> _TASK INSTRUCTIONS_: For the word "information", find each line in the entries where it occurs and copy that line.

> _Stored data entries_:
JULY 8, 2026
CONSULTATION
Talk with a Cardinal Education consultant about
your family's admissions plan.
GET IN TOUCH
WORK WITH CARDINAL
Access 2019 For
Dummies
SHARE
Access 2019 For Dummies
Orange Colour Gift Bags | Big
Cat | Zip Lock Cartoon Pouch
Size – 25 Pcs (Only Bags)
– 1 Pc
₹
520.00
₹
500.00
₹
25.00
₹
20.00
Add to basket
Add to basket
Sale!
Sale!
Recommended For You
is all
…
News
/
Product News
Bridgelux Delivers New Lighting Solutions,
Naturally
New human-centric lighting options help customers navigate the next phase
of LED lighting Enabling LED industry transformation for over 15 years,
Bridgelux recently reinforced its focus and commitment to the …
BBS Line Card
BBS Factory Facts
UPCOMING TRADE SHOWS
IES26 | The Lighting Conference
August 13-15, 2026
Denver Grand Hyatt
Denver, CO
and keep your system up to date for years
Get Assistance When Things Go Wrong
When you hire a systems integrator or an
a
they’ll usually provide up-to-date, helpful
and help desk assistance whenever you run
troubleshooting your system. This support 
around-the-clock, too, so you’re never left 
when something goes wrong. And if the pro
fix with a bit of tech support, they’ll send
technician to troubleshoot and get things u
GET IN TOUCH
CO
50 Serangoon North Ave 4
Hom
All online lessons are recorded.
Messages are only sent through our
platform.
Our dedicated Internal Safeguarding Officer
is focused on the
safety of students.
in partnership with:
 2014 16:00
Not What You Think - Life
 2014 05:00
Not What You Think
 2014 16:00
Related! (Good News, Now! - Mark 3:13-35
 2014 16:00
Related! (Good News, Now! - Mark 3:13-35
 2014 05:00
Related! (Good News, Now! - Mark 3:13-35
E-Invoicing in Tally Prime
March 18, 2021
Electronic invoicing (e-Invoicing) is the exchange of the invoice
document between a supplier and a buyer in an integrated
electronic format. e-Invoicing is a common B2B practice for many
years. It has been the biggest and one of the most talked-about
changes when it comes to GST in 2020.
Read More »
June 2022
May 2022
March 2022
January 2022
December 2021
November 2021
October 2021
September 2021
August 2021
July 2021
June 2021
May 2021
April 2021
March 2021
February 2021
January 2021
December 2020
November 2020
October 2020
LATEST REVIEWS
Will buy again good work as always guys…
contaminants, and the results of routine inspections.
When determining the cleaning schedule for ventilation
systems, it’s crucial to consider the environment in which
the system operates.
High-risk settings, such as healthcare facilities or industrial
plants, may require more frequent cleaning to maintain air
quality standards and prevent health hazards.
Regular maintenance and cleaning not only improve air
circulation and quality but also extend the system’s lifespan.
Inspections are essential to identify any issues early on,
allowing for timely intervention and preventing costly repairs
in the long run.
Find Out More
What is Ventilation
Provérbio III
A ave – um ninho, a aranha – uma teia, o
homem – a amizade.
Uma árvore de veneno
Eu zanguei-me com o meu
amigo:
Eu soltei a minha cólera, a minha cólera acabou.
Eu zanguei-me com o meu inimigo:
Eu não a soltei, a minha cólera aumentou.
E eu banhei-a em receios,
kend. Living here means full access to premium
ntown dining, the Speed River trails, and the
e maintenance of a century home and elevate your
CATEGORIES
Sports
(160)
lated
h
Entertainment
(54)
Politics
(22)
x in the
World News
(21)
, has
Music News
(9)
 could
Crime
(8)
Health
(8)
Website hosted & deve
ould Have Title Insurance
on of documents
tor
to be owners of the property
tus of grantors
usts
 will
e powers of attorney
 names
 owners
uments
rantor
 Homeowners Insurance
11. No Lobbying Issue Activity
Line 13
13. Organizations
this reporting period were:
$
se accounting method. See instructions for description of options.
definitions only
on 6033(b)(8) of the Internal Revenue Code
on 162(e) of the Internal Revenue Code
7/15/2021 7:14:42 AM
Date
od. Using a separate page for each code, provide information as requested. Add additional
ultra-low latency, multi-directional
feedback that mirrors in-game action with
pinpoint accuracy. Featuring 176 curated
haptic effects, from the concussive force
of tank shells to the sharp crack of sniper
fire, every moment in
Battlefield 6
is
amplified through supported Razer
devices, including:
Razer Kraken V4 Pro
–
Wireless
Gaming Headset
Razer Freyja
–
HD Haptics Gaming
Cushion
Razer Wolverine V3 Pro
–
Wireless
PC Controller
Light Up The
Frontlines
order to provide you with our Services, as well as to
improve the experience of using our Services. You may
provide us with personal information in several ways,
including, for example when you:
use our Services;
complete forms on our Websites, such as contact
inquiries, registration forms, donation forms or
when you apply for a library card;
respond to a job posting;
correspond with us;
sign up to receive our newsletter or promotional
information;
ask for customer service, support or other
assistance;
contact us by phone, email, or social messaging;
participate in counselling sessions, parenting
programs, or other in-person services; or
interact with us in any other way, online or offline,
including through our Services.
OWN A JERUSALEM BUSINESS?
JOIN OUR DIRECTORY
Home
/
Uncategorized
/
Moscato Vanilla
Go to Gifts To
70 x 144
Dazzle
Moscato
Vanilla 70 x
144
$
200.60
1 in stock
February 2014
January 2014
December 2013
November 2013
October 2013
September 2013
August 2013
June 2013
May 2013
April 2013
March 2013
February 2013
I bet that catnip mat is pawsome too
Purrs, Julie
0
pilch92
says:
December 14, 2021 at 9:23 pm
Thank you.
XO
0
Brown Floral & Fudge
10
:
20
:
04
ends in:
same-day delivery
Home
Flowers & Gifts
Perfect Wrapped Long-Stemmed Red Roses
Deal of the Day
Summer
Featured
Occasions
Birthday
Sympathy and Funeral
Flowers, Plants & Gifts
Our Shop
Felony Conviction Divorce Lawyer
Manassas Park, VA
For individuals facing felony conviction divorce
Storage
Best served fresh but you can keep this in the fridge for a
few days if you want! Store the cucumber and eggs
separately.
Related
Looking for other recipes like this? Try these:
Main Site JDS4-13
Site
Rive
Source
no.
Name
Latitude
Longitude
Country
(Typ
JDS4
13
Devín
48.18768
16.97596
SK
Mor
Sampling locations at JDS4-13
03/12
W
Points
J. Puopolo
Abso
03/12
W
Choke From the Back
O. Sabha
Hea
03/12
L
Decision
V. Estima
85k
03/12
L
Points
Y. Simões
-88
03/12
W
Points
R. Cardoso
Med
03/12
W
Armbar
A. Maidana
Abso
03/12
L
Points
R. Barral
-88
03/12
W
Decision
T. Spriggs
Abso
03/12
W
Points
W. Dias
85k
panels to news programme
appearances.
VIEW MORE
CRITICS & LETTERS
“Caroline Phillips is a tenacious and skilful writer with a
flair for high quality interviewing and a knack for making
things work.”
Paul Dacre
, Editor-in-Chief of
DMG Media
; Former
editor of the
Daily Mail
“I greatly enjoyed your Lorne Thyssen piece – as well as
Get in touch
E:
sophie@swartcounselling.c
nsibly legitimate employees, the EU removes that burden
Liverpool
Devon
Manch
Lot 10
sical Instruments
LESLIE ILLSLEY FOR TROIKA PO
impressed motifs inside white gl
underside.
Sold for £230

> _FINISHED TASK_:
od. Using a separate page for each code, provide information as requested. Add additional
provide us with personal information in several ways,
information;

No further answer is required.